Just sitting and watching this new kid they drafted! He moves very well has put some decent passes on target and gives me hope that Brad will only be around this year and then the reins will be passed on!!!!!


----------



## 870 XPRS (Mar 12, 2003)

Yeah, it was nice to see the poise that the he had in the pocket. I'd like to see him sliding in pre-season though, the backup Bing from Oakland tried to take his head off out there.


----------



## 870 XPRS (Mar 12, 2003)

On another note though, Jackson was pretty lucky in the fact that two of his passes about got picked and taken to the house.


----------



## Tator (Dec 10, 2005)

cmon, brad johnson....................I can't wait to see 30-40 dump passes a game all year, I hope this kid comes around a little sooner than later, or else kleinsasser/wiggins/and mr. taylor are gonna rack up some receiving yds.....


----------



## goosebusters2 (Jan 13, 2006)

the kid they just drafted reminds me a lot of another quaterback in the NFL, he too is left handed, similar build, and is very mobile.

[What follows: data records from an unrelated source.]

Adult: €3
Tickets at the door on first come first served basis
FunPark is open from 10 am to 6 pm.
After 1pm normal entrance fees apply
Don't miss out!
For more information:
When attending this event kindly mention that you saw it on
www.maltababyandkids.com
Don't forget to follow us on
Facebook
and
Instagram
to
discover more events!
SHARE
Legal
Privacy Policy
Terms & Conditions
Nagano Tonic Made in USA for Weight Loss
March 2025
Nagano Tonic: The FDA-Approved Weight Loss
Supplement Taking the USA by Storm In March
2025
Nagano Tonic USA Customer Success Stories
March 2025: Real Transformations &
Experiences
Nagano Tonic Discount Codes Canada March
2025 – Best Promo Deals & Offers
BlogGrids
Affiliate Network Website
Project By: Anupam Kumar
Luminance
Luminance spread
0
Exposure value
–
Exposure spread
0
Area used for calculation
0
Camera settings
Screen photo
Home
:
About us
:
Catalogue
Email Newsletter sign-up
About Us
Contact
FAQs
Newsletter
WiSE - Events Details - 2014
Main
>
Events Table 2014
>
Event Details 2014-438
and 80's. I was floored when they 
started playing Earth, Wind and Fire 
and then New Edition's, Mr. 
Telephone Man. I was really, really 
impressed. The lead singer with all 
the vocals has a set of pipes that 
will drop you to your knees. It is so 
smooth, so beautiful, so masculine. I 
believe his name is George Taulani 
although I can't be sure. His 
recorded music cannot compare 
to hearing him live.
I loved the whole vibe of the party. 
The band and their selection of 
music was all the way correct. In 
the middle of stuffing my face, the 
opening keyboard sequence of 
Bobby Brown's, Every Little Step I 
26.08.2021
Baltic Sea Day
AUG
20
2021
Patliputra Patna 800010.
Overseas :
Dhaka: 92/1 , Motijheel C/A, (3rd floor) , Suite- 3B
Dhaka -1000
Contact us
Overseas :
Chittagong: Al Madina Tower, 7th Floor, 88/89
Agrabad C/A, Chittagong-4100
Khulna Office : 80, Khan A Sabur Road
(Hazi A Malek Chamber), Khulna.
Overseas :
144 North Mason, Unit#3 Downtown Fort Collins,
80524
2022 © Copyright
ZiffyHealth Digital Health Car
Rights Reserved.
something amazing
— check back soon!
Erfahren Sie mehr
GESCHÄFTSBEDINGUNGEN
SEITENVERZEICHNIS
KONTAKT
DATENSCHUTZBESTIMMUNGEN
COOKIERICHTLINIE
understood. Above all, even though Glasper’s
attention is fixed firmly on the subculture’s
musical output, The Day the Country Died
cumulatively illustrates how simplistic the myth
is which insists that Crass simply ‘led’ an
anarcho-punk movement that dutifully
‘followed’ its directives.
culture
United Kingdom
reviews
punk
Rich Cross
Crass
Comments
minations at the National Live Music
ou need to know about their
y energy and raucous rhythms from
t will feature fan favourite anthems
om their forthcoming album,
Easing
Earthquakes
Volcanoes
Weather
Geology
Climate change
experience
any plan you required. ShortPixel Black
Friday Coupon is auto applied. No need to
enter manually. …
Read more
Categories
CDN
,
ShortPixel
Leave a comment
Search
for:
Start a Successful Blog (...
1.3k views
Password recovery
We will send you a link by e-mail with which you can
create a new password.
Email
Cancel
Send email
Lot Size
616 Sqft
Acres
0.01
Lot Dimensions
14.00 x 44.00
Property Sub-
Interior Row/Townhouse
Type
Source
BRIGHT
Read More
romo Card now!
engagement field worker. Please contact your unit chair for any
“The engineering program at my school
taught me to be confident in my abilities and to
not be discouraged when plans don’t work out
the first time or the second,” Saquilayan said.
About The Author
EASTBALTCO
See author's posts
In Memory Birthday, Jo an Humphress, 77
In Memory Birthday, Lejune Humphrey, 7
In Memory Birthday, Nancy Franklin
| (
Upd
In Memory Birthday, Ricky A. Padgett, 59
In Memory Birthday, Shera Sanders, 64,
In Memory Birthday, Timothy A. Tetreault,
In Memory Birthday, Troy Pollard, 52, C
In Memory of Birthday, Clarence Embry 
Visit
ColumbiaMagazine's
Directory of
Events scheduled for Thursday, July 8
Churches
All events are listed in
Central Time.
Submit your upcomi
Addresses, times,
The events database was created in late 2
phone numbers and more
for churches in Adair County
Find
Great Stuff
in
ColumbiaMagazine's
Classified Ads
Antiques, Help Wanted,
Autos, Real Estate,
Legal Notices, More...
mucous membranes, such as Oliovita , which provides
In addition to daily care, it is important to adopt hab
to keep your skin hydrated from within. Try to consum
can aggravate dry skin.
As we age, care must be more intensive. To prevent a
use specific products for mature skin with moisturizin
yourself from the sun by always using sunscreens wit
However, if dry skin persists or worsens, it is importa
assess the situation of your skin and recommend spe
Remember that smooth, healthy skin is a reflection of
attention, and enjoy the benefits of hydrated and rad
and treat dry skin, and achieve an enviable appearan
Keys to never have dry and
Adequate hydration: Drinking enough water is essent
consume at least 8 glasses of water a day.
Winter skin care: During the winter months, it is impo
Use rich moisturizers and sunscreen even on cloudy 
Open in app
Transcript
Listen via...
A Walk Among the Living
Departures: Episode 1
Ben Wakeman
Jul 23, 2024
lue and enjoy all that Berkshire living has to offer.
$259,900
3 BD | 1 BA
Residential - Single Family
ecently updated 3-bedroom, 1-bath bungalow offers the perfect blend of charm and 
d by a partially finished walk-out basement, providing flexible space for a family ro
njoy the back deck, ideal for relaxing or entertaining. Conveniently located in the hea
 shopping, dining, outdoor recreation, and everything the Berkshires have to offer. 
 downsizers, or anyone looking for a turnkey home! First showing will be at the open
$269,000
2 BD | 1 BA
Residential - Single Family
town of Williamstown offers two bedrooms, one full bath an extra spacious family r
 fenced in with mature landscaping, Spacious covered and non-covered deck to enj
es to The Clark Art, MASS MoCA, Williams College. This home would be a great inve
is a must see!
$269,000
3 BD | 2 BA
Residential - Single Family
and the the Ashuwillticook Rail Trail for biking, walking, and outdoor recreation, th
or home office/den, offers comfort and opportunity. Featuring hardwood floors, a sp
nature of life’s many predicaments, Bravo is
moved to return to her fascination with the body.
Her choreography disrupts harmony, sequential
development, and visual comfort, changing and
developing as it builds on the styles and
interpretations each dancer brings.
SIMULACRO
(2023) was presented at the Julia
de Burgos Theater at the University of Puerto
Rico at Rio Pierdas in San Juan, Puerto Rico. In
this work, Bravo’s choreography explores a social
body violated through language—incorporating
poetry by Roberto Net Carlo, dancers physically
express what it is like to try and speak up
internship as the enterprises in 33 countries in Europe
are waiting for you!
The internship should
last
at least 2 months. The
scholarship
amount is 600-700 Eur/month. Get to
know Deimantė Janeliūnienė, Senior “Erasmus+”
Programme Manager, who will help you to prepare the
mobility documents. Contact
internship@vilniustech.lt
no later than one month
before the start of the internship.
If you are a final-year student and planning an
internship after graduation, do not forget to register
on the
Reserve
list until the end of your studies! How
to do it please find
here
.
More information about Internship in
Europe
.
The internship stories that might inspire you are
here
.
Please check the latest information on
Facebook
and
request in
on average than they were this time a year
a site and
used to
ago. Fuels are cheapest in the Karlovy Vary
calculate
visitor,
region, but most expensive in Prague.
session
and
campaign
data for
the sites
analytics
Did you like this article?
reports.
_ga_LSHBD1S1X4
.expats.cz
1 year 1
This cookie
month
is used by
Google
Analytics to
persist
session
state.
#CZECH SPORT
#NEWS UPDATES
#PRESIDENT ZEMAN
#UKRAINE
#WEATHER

If you haven't figured it out I'm talking about Vick, hopefully he can be as good if not better than mike vick


----------



## Bore.224 (Mar 23, 2005)

Better hope for better than Vick, Vick will never win a Championship, just my prediction.


----------



## f.o.s. lover (Sep 27, 2004)

Look how good Daunte looked last preseason then blew ***, when you dont have to read complex defenses just about everybody looks good. Brad did win a superbowl with those dump passes.


----------